» **YOUR OBJECTIVE**: When you spot the word "որոնք" in a line of the data below, copy that line.

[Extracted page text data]
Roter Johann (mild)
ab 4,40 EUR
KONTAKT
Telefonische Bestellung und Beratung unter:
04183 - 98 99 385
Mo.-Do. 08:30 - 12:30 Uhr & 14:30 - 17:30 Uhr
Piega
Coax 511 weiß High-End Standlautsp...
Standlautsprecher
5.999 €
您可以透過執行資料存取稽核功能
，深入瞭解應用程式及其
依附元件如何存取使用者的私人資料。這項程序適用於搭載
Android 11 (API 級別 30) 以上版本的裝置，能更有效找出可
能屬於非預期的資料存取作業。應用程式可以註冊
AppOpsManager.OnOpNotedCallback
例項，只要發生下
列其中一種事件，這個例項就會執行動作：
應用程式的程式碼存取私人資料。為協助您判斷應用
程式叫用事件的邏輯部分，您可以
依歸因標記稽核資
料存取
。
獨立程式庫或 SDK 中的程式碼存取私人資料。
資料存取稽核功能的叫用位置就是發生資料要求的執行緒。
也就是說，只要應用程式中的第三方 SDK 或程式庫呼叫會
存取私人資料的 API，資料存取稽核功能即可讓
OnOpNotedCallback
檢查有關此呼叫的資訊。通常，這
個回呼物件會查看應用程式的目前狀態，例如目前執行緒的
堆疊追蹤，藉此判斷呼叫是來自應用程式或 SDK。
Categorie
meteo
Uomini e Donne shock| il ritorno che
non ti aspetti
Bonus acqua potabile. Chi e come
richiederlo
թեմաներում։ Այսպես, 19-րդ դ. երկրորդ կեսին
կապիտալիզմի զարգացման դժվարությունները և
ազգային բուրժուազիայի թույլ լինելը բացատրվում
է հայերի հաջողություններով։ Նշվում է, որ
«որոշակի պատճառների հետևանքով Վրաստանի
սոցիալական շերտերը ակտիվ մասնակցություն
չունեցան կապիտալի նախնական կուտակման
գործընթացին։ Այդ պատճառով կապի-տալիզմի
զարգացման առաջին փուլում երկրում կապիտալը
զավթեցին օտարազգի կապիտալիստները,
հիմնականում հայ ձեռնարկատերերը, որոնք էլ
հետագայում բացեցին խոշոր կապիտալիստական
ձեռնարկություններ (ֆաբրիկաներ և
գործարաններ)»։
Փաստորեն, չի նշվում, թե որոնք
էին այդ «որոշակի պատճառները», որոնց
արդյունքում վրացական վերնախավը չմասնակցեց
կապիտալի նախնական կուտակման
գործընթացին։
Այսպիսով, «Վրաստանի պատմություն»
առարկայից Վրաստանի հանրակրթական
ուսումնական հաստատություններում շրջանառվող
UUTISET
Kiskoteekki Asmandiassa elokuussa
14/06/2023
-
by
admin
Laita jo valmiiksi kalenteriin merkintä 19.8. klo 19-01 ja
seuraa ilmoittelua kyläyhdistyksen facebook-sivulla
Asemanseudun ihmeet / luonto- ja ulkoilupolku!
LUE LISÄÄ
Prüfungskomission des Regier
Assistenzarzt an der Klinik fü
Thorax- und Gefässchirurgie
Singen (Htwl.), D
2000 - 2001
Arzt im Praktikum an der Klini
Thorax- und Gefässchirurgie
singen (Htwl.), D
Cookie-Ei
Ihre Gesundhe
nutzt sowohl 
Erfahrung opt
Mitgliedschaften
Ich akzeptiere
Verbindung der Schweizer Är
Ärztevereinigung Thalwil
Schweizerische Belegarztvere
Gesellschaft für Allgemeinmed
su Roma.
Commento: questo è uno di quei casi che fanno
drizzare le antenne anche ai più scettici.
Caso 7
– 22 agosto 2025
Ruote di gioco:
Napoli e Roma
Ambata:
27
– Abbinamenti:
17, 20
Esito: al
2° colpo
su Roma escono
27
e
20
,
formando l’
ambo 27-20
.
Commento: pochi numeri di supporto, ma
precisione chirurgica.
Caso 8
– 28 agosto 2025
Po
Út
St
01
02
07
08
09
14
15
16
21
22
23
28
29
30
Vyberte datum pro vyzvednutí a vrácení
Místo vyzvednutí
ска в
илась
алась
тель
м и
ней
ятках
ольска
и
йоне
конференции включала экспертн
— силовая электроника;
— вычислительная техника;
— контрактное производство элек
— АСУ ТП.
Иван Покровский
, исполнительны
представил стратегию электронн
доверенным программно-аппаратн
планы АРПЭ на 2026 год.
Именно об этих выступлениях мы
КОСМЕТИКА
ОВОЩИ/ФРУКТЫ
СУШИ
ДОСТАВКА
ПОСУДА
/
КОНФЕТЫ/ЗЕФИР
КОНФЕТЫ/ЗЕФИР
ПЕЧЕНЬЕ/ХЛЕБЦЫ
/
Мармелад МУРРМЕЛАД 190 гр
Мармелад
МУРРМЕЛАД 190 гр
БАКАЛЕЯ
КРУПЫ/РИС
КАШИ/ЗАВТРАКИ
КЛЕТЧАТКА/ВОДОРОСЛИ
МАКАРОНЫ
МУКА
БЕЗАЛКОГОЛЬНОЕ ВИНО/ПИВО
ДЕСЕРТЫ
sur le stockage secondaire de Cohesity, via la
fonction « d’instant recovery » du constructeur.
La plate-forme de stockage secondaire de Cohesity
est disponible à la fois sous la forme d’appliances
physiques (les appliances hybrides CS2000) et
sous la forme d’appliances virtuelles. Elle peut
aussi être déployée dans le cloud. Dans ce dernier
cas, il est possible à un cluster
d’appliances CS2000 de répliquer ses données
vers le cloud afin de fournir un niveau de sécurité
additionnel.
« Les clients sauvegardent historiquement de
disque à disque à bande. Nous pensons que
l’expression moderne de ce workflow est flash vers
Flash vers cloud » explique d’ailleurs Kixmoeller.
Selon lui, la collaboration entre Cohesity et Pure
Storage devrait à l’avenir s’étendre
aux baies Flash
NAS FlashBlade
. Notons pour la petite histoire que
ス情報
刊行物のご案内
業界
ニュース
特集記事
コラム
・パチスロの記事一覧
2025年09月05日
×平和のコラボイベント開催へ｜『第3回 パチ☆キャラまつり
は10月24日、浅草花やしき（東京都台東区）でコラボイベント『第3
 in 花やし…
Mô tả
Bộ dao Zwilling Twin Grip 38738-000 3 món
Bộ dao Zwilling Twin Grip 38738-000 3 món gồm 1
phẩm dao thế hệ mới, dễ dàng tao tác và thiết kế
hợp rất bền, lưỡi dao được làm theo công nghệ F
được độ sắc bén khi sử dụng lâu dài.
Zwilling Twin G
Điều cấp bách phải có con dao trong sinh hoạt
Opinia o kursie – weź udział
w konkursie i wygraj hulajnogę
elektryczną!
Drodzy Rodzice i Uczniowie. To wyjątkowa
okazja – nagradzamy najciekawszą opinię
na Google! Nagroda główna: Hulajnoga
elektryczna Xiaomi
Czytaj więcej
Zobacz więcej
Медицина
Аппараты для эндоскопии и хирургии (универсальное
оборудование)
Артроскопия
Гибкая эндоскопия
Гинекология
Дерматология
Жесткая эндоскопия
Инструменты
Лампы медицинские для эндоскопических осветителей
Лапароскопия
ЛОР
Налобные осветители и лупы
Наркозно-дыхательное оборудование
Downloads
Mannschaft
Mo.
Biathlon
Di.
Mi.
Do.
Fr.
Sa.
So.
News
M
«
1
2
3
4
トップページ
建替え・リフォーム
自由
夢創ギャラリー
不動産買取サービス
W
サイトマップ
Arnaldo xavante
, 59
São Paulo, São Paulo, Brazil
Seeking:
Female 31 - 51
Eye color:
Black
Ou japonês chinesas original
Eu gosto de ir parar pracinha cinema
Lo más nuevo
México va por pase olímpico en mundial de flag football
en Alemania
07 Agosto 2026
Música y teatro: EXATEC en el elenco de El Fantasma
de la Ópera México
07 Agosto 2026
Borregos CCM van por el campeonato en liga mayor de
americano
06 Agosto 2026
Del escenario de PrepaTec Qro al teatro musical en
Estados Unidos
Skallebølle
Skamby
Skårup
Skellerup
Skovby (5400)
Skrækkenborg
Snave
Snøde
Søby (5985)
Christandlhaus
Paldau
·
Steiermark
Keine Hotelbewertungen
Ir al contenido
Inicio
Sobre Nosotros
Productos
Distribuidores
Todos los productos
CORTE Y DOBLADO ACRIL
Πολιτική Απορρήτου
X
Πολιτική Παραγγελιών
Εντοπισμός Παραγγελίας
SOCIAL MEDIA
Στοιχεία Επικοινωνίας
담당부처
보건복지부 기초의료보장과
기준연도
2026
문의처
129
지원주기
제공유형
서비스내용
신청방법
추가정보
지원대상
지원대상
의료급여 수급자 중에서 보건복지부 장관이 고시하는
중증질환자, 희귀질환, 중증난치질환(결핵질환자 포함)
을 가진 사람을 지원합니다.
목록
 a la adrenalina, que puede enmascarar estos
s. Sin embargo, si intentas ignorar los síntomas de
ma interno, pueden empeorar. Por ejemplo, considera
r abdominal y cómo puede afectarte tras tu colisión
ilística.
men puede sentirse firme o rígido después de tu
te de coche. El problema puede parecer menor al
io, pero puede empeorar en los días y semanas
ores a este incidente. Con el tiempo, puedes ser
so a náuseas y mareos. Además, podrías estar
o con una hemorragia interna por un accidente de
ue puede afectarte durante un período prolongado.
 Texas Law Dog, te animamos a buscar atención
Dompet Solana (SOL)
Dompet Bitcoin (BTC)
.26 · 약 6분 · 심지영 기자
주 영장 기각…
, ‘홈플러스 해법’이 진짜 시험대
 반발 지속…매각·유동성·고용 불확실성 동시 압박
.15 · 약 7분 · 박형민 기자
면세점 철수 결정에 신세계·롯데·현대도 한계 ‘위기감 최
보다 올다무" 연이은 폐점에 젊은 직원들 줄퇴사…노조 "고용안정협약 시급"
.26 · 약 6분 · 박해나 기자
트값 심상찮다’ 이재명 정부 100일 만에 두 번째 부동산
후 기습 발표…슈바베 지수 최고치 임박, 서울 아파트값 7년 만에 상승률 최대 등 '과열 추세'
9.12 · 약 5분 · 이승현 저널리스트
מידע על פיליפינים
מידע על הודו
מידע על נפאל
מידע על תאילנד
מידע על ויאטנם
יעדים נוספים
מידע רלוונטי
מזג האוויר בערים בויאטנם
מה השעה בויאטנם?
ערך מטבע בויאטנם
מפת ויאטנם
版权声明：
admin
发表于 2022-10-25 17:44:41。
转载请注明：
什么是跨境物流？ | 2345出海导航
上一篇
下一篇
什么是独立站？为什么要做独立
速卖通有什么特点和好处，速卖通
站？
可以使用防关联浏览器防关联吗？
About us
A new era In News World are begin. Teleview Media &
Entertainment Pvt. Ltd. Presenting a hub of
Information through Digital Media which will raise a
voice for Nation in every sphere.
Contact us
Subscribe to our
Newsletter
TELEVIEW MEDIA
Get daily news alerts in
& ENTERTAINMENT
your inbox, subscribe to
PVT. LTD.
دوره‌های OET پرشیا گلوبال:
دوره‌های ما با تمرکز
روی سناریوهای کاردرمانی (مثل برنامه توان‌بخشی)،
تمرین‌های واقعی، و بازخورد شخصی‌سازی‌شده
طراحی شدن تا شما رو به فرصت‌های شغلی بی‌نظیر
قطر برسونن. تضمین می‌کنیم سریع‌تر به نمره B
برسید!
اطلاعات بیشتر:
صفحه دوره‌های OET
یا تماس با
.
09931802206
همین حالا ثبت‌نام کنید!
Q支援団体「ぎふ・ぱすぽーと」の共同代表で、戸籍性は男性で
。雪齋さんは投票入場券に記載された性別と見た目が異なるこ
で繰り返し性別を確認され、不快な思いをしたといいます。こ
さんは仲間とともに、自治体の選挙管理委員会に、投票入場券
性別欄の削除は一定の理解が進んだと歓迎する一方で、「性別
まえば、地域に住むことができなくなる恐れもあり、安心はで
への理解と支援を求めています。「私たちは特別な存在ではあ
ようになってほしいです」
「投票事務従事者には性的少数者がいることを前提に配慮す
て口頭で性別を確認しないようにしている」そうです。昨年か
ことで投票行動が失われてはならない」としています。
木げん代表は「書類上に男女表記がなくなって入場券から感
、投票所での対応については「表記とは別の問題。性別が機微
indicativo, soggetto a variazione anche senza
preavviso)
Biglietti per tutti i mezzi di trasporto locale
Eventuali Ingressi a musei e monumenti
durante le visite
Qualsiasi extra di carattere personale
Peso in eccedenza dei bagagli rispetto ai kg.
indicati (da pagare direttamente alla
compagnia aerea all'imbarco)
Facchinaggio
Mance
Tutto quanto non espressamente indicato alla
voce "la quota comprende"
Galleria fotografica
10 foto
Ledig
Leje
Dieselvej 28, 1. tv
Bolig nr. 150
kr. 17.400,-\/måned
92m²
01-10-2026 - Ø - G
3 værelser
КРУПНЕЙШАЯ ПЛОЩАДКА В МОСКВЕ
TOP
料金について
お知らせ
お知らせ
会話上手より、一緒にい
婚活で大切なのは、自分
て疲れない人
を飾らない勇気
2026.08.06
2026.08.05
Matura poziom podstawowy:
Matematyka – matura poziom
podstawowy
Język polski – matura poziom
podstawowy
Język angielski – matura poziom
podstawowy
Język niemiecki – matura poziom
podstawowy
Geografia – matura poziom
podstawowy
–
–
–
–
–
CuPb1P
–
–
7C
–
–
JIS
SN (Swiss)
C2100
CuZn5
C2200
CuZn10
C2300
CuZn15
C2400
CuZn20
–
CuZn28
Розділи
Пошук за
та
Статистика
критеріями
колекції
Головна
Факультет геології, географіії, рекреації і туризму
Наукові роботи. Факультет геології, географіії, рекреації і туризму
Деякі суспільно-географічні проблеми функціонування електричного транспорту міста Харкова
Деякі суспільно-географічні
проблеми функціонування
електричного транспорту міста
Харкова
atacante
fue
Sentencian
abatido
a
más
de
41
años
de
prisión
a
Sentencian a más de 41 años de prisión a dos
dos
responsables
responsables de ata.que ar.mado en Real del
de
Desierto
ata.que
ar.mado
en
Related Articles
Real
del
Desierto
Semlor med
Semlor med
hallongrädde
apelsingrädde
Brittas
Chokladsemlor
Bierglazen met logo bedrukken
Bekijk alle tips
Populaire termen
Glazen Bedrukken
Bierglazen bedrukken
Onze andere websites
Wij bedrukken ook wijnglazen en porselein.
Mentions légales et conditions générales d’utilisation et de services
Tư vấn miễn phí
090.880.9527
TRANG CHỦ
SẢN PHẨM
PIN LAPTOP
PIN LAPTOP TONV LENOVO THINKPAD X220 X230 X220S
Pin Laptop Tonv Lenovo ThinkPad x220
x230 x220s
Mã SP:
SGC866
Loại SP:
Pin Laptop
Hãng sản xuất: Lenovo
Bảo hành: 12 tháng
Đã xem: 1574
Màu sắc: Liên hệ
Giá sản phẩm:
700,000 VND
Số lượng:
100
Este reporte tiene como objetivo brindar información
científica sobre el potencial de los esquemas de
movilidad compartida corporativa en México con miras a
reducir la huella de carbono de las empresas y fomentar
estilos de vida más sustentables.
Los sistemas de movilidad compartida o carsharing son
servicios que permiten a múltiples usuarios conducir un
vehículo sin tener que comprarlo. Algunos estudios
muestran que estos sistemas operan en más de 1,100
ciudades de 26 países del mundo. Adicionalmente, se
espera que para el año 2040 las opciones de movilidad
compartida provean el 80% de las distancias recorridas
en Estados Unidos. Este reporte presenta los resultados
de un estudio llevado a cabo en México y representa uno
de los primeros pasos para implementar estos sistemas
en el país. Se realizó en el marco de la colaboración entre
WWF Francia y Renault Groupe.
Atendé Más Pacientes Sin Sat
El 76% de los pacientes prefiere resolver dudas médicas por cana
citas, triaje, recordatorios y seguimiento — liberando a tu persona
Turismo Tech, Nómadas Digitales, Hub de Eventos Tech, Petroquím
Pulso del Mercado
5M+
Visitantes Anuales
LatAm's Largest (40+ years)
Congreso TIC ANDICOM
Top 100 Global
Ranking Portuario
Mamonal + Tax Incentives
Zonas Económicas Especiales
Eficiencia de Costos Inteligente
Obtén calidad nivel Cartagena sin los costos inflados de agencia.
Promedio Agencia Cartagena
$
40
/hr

» **EXERCISE OUTPUT**:
հիմնականում հայ ձեռնարկատերերը, որոնք էլ
Փաստորեն, չի նշվում, թե որոնք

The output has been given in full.